**WHAT YOU WILL DO**
Go through the records and extract every line with the word "stock".

Saved data entries
*****
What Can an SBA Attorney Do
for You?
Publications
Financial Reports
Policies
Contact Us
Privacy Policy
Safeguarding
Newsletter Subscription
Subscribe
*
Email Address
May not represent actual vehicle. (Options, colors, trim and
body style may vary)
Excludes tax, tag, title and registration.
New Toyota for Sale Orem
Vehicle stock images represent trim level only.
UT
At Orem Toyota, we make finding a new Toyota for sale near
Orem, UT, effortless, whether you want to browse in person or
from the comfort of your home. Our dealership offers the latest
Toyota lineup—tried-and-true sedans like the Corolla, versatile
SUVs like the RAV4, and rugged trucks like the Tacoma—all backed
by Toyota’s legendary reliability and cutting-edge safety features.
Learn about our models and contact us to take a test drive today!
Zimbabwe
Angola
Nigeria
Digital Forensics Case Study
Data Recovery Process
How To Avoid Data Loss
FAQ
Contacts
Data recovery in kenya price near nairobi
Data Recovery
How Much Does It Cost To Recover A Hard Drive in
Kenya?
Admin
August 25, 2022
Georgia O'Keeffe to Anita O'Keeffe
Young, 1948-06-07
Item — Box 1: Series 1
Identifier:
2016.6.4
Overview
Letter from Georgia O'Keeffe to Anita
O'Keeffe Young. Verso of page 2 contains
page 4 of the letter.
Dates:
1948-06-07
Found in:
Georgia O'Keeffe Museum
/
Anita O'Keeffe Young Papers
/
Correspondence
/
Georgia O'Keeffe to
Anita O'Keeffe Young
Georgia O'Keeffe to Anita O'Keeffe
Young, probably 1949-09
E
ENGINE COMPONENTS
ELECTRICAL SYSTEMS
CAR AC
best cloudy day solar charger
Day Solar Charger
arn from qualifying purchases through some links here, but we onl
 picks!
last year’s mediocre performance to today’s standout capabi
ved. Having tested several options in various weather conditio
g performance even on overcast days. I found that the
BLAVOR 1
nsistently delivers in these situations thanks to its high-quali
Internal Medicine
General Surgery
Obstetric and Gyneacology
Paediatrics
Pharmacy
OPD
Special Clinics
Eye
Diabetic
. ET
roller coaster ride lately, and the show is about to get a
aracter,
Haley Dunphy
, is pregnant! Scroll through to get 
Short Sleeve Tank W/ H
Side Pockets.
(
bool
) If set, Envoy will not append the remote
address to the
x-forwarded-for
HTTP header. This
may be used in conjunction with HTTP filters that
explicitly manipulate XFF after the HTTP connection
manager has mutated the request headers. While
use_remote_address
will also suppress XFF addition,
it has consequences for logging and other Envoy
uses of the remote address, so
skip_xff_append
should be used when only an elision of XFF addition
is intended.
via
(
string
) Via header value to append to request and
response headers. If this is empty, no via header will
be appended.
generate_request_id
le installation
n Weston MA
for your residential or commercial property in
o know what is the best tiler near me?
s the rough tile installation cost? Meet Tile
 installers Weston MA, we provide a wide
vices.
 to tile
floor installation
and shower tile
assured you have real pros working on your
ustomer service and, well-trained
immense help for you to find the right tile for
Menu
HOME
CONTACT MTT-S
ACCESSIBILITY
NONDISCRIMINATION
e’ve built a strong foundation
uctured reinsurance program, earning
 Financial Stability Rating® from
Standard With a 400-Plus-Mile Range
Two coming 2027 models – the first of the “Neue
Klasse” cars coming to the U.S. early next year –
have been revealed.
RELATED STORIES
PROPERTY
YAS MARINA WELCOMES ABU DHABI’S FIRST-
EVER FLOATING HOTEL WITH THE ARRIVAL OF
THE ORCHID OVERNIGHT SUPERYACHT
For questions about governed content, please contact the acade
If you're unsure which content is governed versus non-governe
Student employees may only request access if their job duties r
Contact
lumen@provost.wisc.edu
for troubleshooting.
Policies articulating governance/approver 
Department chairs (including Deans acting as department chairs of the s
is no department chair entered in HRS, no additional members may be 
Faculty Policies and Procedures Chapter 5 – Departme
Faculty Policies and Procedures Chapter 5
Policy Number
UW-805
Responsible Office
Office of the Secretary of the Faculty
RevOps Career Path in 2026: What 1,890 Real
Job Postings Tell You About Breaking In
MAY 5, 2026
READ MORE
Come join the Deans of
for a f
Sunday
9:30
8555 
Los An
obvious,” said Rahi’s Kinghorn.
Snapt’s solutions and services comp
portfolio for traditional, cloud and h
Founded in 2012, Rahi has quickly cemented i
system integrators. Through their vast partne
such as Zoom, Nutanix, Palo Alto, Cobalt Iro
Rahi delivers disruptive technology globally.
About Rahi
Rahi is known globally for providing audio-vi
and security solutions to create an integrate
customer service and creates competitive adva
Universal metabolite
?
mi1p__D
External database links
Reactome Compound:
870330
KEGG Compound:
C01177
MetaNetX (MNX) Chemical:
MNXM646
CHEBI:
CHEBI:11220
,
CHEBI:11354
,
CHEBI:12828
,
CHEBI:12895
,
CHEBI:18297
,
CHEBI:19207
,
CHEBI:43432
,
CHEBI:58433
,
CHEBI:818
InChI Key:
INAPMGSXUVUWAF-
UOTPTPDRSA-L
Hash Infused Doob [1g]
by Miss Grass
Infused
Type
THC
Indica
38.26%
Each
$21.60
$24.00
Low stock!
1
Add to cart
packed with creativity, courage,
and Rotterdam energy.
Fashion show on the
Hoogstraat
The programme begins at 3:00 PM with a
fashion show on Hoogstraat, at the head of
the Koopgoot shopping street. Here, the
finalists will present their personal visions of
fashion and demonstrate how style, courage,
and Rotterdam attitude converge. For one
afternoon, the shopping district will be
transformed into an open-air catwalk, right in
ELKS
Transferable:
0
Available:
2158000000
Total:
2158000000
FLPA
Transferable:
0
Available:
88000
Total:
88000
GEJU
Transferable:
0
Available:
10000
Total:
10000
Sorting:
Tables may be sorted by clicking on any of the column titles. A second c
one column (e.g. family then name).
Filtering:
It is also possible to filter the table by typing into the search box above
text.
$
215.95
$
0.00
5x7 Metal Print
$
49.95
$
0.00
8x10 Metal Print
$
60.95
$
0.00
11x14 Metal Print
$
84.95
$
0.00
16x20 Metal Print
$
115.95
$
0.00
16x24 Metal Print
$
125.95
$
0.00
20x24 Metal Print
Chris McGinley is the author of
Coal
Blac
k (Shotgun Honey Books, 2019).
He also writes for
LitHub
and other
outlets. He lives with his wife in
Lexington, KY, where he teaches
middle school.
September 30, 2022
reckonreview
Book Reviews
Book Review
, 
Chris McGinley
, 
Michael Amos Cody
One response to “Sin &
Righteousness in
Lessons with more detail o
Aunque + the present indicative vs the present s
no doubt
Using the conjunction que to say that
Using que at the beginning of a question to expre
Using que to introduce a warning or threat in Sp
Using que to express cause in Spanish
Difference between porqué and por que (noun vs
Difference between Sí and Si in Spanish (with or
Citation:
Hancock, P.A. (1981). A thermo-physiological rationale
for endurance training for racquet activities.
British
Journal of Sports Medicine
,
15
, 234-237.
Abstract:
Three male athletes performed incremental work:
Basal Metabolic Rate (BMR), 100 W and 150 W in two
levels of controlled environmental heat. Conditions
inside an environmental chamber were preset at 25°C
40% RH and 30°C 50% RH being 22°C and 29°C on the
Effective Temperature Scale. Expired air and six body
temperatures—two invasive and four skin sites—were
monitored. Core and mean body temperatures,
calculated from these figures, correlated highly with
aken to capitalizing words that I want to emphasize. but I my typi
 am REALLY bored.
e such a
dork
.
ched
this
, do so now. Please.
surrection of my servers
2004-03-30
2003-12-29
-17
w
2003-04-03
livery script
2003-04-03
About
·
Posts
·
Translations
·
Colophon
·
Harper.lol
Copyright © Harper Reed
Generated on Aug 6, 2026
*****
**EXPECTED ANSWER**
Vehicle stock images represent trim level only.
Low stock!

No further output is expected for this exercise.